Abstract
Superenhancer-associated transcriptional networks promote neuroblastoma heterogeneity.
Major finding: Superenhancer-associated transcriptional networks promote neuroblastoma heterogeneity.
Approach: CD133+ and CD133− isogenic neuroblastoma cell lines were generated and molecularly characterized.
Impact: Targeting mesenchymal CD133+ neuroblastoma cells may impede relapse.

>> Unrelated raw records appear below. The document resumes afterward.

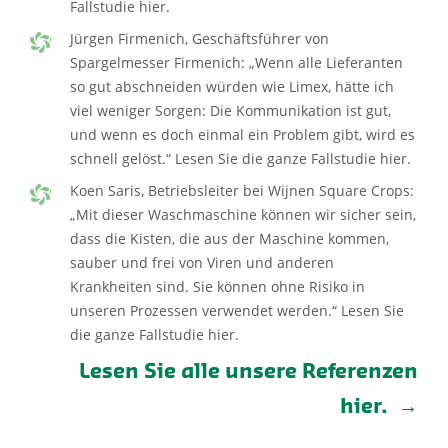
Fallstudie hier.
Jürgen Firmenich, Geschäftsführer von
Spargelmesser Firmenich: „Wenn alle Lieferanten
so gut abschneiden würden wie Limex, hätte ich
viel weniger Sorgen: Die Kommunikation ist gut,
und wenn es doch einmal ein Problem gibt, wird es
schnell gelöst.“ Lesen Sie die ganze Fallstudie hier.
Koen Saris, Betriebsleiter bei Wijnen Square Crops:
„Mit dieser Waschmaschine können wir sicher sein,
dass die Kisten, die aus der Maschine kommen,
sauber und frei von Viren und anderen
Krankheiten sind. Sie können ohne Risiko in
unseren Prozessen verwendet werden.“ Lesen Sie
die ganze Fallstudie hier.
Lesen Sie alle unsere Referenzen
hier.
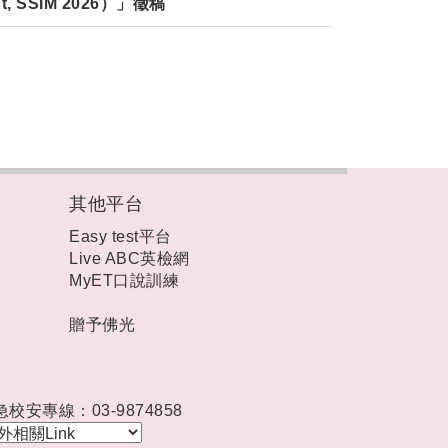
ment, SSIM 2026）」徵稿
其他平台
Easy test平台
Live ABC英檢網
MyET口說訓練
贈予佛光
急校安專線：03-9874858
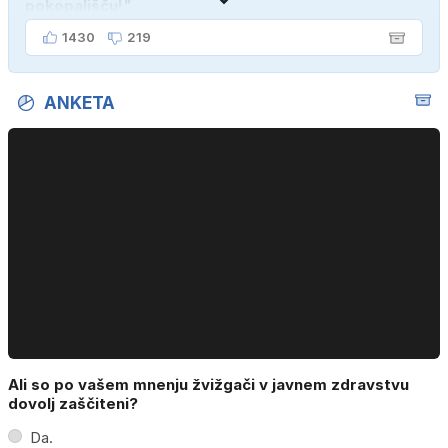
pokopališču!"
1430
219
ANKETA
Ali so po vašem mnenju žvižgači v javnem zdravstvu
dovolj zaščiteni?
Da.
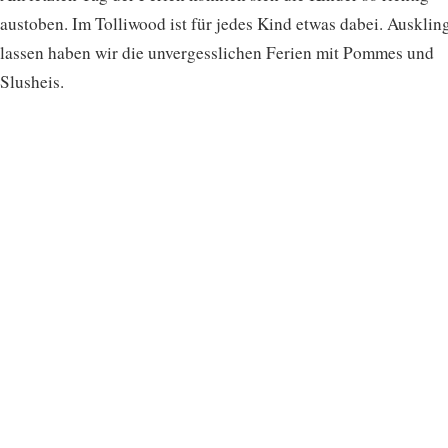
austoben. Im Tolliwood ist für jedes Kind etwas dabei. Ausklin
lassen haben wir die unvergesslichen Ferien mit Pommes und
Slusheis.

Neuroblastoma is a pediatric cancer that arises from sympathetic nervous tissue, most frequently in the adrenal glands, and exhibits significant intratumor heterogeneity; however, mechanisms underlying neuroblastoma heterogeneity have not been elucidated because neuroblastoma harbors few somatic mutations. Evidence suggests that superenhancers are master regulators of lineage identity; to elucidate the role of superenhancers in neuroblastoma intratumor heterogeneity, van Groningen and colleagues demonstrated that neuroblastoma is made up of tumor cells with two highly divergent phenotypes, recapitulating lineage developmental stages. Molecular and phenotypic characterization of several isogenic pairs of CD133+ and CD133− cell lines derived from the same patients revealed that isogenic pairs harbored similar genomic alterations; however, CD133+ cell lines exhibited a motile phenotype and expressed a mesenchymal-associated gene signature, while CD133− cell lines exhibited a nonmigratory phenotype and expressed an adrenergic differentiation–associated gene signature, thus resembling classic neuroblastoma of adrenergic lineage. Further, expression profiling of established neuroblastoma cell lines revealed that the mesenchymal-associated gene signature scores of mesenchymal-type cell lines resembled those of human neural crest–derived cell lines, suggesting that mesenchymal-type neuroblastoma cells resemble precursors of the adrenergic lineage. Mesenchymal and adrenergic neuroblastoma cell lines were shown to exhibit divergent mesenchymal- and adrenergic-specific superenhancer patterns and were significantly associated with, respectively, mesenchymal-specific and adrenergic-specific transcription factor genes. Expression of the mesenchymal superenhancer-associated transcription factor PRRX1 induced the reprogramming of adrenergic neuroblastoma cell lines to a mesenchymal phenotype and the expression of mesenchymal markers. The mesenchymal cell type was in vitro more resistant to chemotherapeutic drugs than the adrenergic cell type. A clinical implication was suggested by the finding that mesenchymal cells were enriched in post-treatment and relapsed neuroblastomas as compared to, respectively, pretreatment and primary neuroblastomas. These results identify the superenhancer-mediated regulatory programs that drive neuroblastoma plasticity and identify a cell type that is chemoresistant and may play a role in relapse development.